1. Foren
  2. Kommentare
  3. OpenSource
  4. Alle Kommentare zum Artikel
  5. › Kernel: Google will User-Threads…

Kooperatives Multitasking kommt wieder?

  1. Thema
  1. 1
  2. 2

Neues Thema Ansicht wechseln


  1. Kooperatives Multitasking kommt wieder?

    Autor: GAK 27.07.20 - 11:53

    Die Erweiterung um 'Switch' klingt für mich als ob das die Vorteile von kooperativem Multitasking (wenig bis kein Resourcenvertbrauch auf wartende Threads) bringen könnte ohne sich gleichzeitig den Nachteil (ein amoklaufender Thread bringt alles zum Stillstand) einzutreten.

    Spannend.

  2. Re: Kooperatives Multitasking kommt wieder?

    Autor: pythoneer 27.07.20 - 13:15

    "Kooperatives Multitasking" ist doch auch schon bei vielen Programmiersprachen ganz "hipp". Mit der Einführung von "promises" und dann die Verwendung von "async/await" in C#/Javascript/Rust/Goroutines ... macht den wandel dorthin deutlich. Man muss nur dummerweise wissen was man da tut – das ist dann wieder die andere Seite der Medaille. Man _KANN_ damit Sachen schneller machen, wenn man weiß was man tut und wie man overhead vermeiden kann. Man _KANN_ aber eben auch ganz schön ins Klo greifen, wovor einem das OS – wenigstens ein bisschen – geschützt hat.

  3. Re: Kooperatives Multitasking kommt wieder?

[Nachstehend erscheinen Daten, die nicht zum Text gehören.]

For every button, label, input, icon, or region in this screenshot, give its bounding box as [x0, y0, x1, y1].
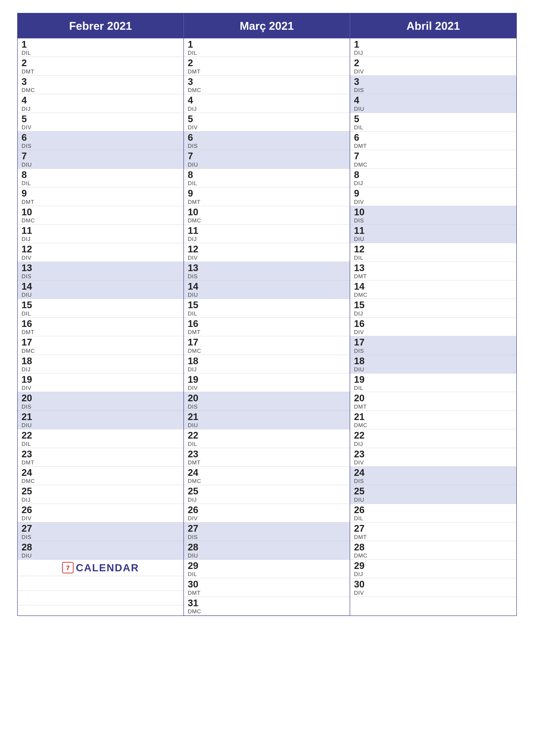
day-row: 3DMC [18, 76, 184, 94]
day-number: 28 [188, 542, 346, 552]
day-row: 23DMT [184, 448, 350, 467]
day-row: 5DIV [184, 113, 350, 131]
day-row: 3DIS [350, 76, 516, 94]
day-row: 30DMT [184, 578, 350, 597]
day-row: 13DIS [18, 262, 184, 281]
day-name: DIU [188, 292, 346, 298]
day-row: 15DIL [184, 299, 350, 317]
day-row: 11DIJ [184, 225, 350, 243]
day-row: 28DIU [18, 541, 184, 560]
day-number: 4 [354, 95, 513, 105]
day-name: DMC [188, 217, 346, 224]
day-name: DIS [21, 273, 180, 280]
day-number: 1 [21, 39, 180, 50]
day-name: DIS [354, 87, 513, 94]
day-row: 18DIJ [18, 355, 184, 373]
day-number: 17 [188, 337, 346, 347]
day-number: 23 [21, 449, 180, 459]
day-name: DIS [354, 478, 513, 484]
day-name: DIJ [354, 180, 513, 187]
day-name: DIJ [188, 106, 346, 112]
day-name: DMC [354, 292, 513, 298]
day-row: 26DIV [18, 504, 184, 523]
day-number: 8 [21, 170, 180, 180]
day-number: 25 [354, 486, 513, 496]
day-number: 21 [188, 412, 346, 422]
day-row: 20DIS [18, 392, 184, 411]
day-name: DIJ [188, 497, 346, 503]
day-number: 18 [21, 356, 180, 366]
day-row: 19DIV [184, 373, 350, 392]
day-name: DIS [21, 403, 180, 410]
day-number: 3 [21, 76, 180, 87]
day-name: DMC [354, 552, 513, 559]
day-row: 28DMC [350, 541, 516, 560]
day-name: DMT [21, 329, 180, 336]
day-name: DIV [21, 515, 180, 522]
day-number: 24 [354, 468, 513, 478]
day-number: 22 [21, 430, 180, 441]
day-name: DIU [21, 292, 180, 298]
day-name: DIU [354, 106, 513, 112]
day-name: DIU [21, 422, 180, 429]
day-name: DMC [354, 161, 513, 168]
day-name: DIJ [21, 236, 180, 242]
day-row: 7DIU [184, 150, 350, 169]
day-name: DIJ [354, 571, 513, 578]
day-number: 2 [354, 58, 513, 68]
day-row: 25DIJ [184, 485, 350, 504]
day-name: DIJ [21, 497, 180, 503]
day-name: DIL [21, 180, 180, 187]
day-number: 22 [354, 430, 513, 441]
day-number: 18 [354, 356, 513, 366]
day-row: 26DIV [184, 504, 350, 523]
day-number: 9 [188, 188, 346, 199]
day-number: 11 [354, 226, 513, 236]
day-name: DIL [188, 571, 346, 578]
day-name: DMC [188, 348, 346, 354]
day-row: 8DIJ [350, 169, 516, 187]
day-number: 17 [354, 337, 513, 347]
day-name: DIU [21, 161, 180, 168]
day-number: 16 [354, 318, 513, 329]
month-header-1: Març 2021 [184, 14, 350, 39]
day-number: 5 [188, 114, 346, 124]
day-row: 1DIL [184, 39, 350, 57]
day-number: 6 [21, 132, 180, 143]
day-row: 12DIV [18, 243, 184, 262]
day-name: DIS [188, 273, 346, 280]
day-name: DIJ [21, 366, 180, 373]
day-name: DIL [354, 385, 513, 392]
day-number: 16 [188, 318, 346, 329]
day-row: 30DIV [350, 578, 516, 597]
day-name: DIL [354, 255, 513, 261]
day-number: 27 [354, 523, 513, 534]
day-number: 8 [188, 170, 346, 180]
day-number: 10 [21, 207, 180, 217]
day-number: 25 [188, 486, 346, 496]
day-row: 24DIS [350, 467, 516, 485]
day-row: 6DIS [18, 131, 184, 150]
day-name: DIJ [188, 366, 346, 373]
svg-text:7: 7 [66, 564, 70, 571]
day-name: DIL [188, 310, 346, 317]
day-number: 12 [188, 244, 346, 254]
day-number: 2 [21, 58, 180, 68]
day-number: 26 [21, 505, 180, 515]
day-number: 7 [188, 151, 346, 161]
day-row: 27DIS [18, 523, 184, 541]
day-row: 22DIJ [350, 429, 516, 448]
day-name: DIL [188, 180, 346, 187]
day-number: 26 [188, 505, 346, 515]
day-name: DMC [354, 422, 513, 429]
day-number: 3 [354, 76, 513, 87]
day-number: 2 [188, 58, 346, 68]
day-row: 2DMT [184, 57, 350, 75]
day-row: 17DMC [184, 336, 350, 355]
day-name: DIS [21, 143, 180, 149]
day-number: 14 [354, 281, 513, 292]
day-name: DIV [354, 459, 513, 466]
day-row: 9DMT [184, 187, 350, 206]
day-name: DMC [21, 87, 180, 94]
day-row: 5DIL [350, 113, 516, 131]
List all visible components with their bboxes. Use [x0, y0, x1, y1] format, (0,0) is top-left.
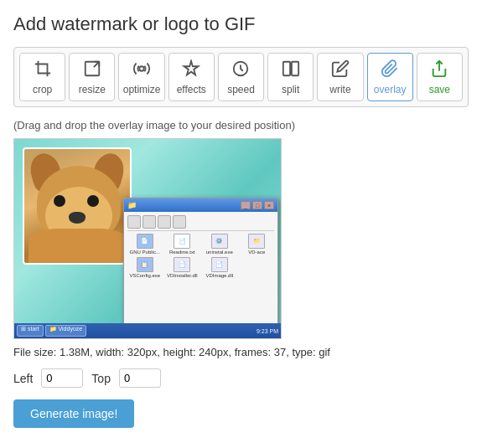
- dog-image-overlay[interactable]: [23, 147, 132, 265]
- resize-icon: [83, 59, 101, 80]
- generate-button[interactable]: Generate image!: [13, 399, 134, 428]
- optimize-button[interactable]: optimize: [118, 53, 164, 101]
- left-label: Left: [13, 372, 33, 385]
- top-label: Top: [91, 372, 111, 385]
- split-icon: [282, 59, 300, 80]
- speed-button[interactable]: speed: [218, 53, 264, 101]
- speed-icon: [231, 59, 250, 80]
- image-canvas[interactable]: 📁 _ □ × 📄 GNU Public... 📄: [13, 138, 282, 339]
- svg-point-2: [139, 66, 144, 71]
- optimize-icon: [132, 59, 151, 80]
- dog-eye-right: [87, 195, 99, 207]
- svg-rect-4: [283, 61, 290, 75]
- win-body: 📄 GNU Public... 📄 Readme.txt ⚙️ uninstal…: [124, 212, 277, 335]
- dog-nose: [69, 212, 86, 224]
- win-titlebar: 📁 _ □ ×: [124, 198, 277, 212]
- file-info: File size: 1.38M, width: 320px, height: …: [13, 346, 469, 358]
- win-taskbar: ⊞ start 📁 Viddyoze 9:23 PM: [14, 323, 281, 338]
- dog-eye-left: [54, 195, 65, 207]
- split-button[interactable]: split: [267, 53, 314, 101]
- svg-line-1: [94, 61, 99, 66]
- resize-button[interactable]: resize: [69, 53, 115, 101]
- crop-icon: [34, 59, 52, 80]
- save-button[interactable]: save: [417, 53, 463, 101]
- toolbar: crop resize optimize effec: [13, 47, 469, 107]
- effects-icon: [182, 59, 200, 80]
- overlay-icon: [381, 59, 399, 80]
- dog-body: [29, 229, 129, 265]
- crop-button[interactable]: crop: [19, 53, 65, 101]
- drag-hint: (Drag and drop the overlay image to your…: [13, 119, 469, 131]
- overlay-button[interactable]: overlay: [367, 53, 413, 101]
- left-input[interactable]: [41, 368, 83, 388]
- effects-button[interactable]: effects: [168, 53, 215, 101]
- save-icon: [430, 59, 448, 80]
- page-title: Add watermark or logo to GIF: [13, 13, 469, 35]
- windows-dialog-overlay[interactable]: 📁 _ □ × 📄 GNU Public... 📄: [123, 198, 278, 336]
- svg-rect-5: [292, 61, 298, 75]
- position-controls: Left Top: [13, 368, 469, 388]
- write-icon: [331, 59, 350, 80]
- top-input[interactable]: [119, 368, 161, 388]
- write-button[interactable]: write: [317, 53, 363, 101]
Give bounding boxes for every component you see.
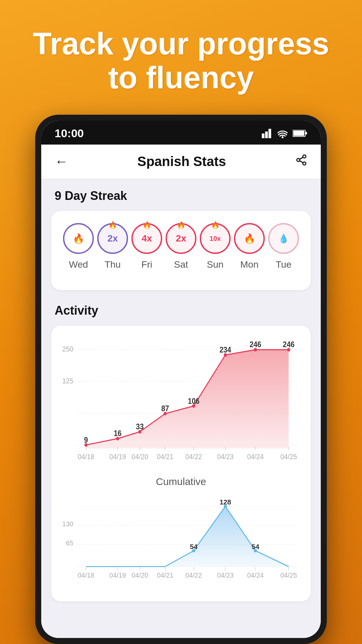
- hero-title: Track your progress to fluency: [0, 0, 362, 115]
- svg-text:246: 246: [283, 340, 295, 349]
- svg-text:234: 234: [220, 345, 231, 354]
- svg-text:04/21: 04/21: [157, 572, 174, 579]
- activity-title: Activity: [51, 304, 311, 318]
- svg-text:65: 65: [66, 539, 73, 547]
- wifi-icon: [277, 129, 289, 138]
- svg-text:04/24: 04/24: [247, 452, 264, 461]
- svg-line-11: [300, 157, 303, 159]
- svg-marker-0: [262, 133, 264, 138]
- svg-point-60: [224, 505, 227, 508]
- svg-text:04/24: 04/24: [247, 572, 264, 579]
- svg-point-33: [287, 348, 290, 352]
- page-title: Spanish Stats: [137, 154, 226, 169]
- sat-multiplier: 2x: [176, 233, 186, 244]
- svg-text:04/25: 04/25: [280, 452, 297, 461]
- day-item-sun: 🔥 10x Sun: [200, 223, 231, 270]
- streak-days: 🔥 Wed 🔥 2x Thu: [61, 223, 301, 270]
- svg-rect-6: [306, 132, 307, 135]
- cumulative-label: Cumulative: [61, 476, 301, 487]
- svg-rect-5: [293, 130, 304, 136]
- day-label-tue: Tue: [276, 259, 291, 270]
- svg-text:87: 87: [161, 404, 169, 413]
- chart1-container: 250 125: [61, 339, 301, 473]
- activity-section: Activity 250 125: [51, 304, 311, 601]
- activity-card: 250 125: [51, 326, 311, 601]
- day-label-thu: Thu: [105, 259, 121, 270]
- svg-point-27: [116, 437, 119, 441]
- phone-frame: 10:00 ← Spanish: [35, 115, 327, 644]
- svg-point-28: [138, 430, 141, 434]
- svg-text:04/23: 04/23: [217, 452, 234, 461]
- svg-text:04/18: 04/18: [78, 452, 95, 461]
- svg-marker-1: [265, 131, 268, 138]
- day-item-thu: 🔥 2x Thu: [97, 223, 128, 270]
- svg-point-32: [254, 348, 257, 352]
- streak-circle-sun: 🔥 10x: [200, 223, 231, 254]
- signal-icon: [262, 129, 273, 138]
- day-label-fri: Fri: [141, 259, 153, 270]
- thu-multiplier: 2x: [107, 233, 118, 244]
- streak-circle-wed: 🔥: [63, 223, 94, 254]
- day-label-mon: Mon: [240, 259, 258, 270]
- svg-text:04/23: 04/23: [217, 572, 234, 579]
- day-label-sun: Sun: [207, 259, 224, 270]
- status-bar: 10:00: [41, 121, 321, 145]
- svg-text:04/21: 04/21: [157, 452, 174, 461]
- svg-text:250: 250: [62, 345, 73, 353]
- svg-point-29: [164, 412, 167, 416]
- chart2-container: 130 65: [61, 494, 301, 595]
- day-label-wed: Wed: [69, 259, 88, 270]
- svg-point-59: [192, 549, 195, 552]
- day-label-sat: Sat: [174, 259, 188, 270]
- svg-point-3: [282, 137, 284, 138]
- svg-text:04/20: 04/20: [131, 452, 148, 461]
- svg-point-30: [192, 404, 195, 408]
- status-icons: [262, 129, 307, 138]
- svg-text:04/19: 04/19: [109, 452, 126, 461]
- svg-text:128: 128: [220, 498, 231, 506]
- streak-circle-mon: 🔥: [234, 223, 265, 254]
- fri-multiplier: 4x: [141, 233, 152, 244]
- svg-point-61: [254, 549, 257, 552]
- svg-text:04/18: 04/18: [78, 572, 95, 579]
- day-item-tue: 💧 Tue: [268, 223, 299, 270]
- svg-text:04/19: 04/19: [109, 572, 126, 579]
- svg-point-31: [224, 353, 227, 357]
- phone-screen: 10:00 ← Spanish: [41, 121, 321, 638]
- chart2-svg: 130 65: [61, 494, 301, 595]
- svg-text:125: 125: [62, 377, 73, 385]
- day-item-fri: 🔥 4x Fri: [131, 223, 162, 270]
- streak-card: 🔥 Wed 🔥 2x Thu: [51, 211, 311, 290]
- svg-text:106: 106: [188, 397, 199, 406]
- svg-text:04/25: 04/25: [280, 572, 297, 579]
- sun-multiplier: 10x: [209, 235, 221, 243]
- streak-circle-sat: 🔥 2x: [166, 223, 196, 254]
- svg-marker-2: [268, 129, 271, 138]
- svg-text:246: 246: [250, 340, 261, 349]
- share-button[interactable]: [295, 154, 307, 169]
- streak-circle-tue: 💧: [268, 223, 299, 254]
- status-time: 10:00: [55, 127, 84, 140]
- battery-icon: [293, 130, 307, 137]
- streak-circle-fri: 🔥 4x: [131, 223, 162, 254]
- streak-title: 9 Day Streak: [51, 189, 311, 203]
- svg-text:04/20: 04/20: [131, 572, 148, 579]
- svg-line-10: [300, 161, 303, 163]
- back-button[interactable]: ←: [55, 154, 68, 169]
- day-item-sat: 🔥 2x Sat: [166, 223, 196, 270]
- streak-circle-thu: 🔥 2x: [97, 223, 128, 254]
- svg-text:33: 33: [136, 423, 144, 431]
- content-area: 9 Day Streak 🔥 Wed 🔥 2x: [41, 179, 321, 638]
- day-item-wed: 🔥 Wed: [63, 223, 94, 270]
- svg-text:16: 16: [114, 429, 121, 438]
- svg-text:04/22: 04/22: [185, 572, 202, 579]
- svg-text:130: 130: [62, 521, 73, 528]
- chart1-svg: 250 125: [61, 339, 301, 473]
- svg-point-26: [84, 443, 87, 447]
- day-item-mon: 🔥 Mon: [234, 223, 265, 270]
- app-header: ← Spanish Stats: [41, 145, 321, 179]
- svg-text:04/22: 04/22: [185, 452, 202, 461]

    Autor: schnedan 27.07.20 - 15:19

    Das Problem ist preemptives Multitasking: prima um ein Ressource an X Verbraucher zu verteilen... wenn es X+1 sind, dauert es länger, aber alle kommen irgendwann dran. Das ist das Problem eines Mainframes. Andererseits wenn du Reaktionszeit sicherstellen willst (Daten / Streamserver), dann ist preemptives Multitasking einfach der falsche Ansatz. Zumindest wenn man 100% Realtime benötigt.
    Definiertes Reaktionsverhalten (nachweisbar!!!) ist mit preemptiven MT nicht möglich... manche RTOS System schalten dazu nahtlos von preemptiv nach kooperativ um.
    kenne kein Paper das aussagt das man mit preemptiven Multitasking Latenz und Jitter garantieren kann. Aber der Linux kann ja soweit ich es verstehe inzw. auch kooperativ mit den RT Patches... oder zumindest etwas das nahe dran ist.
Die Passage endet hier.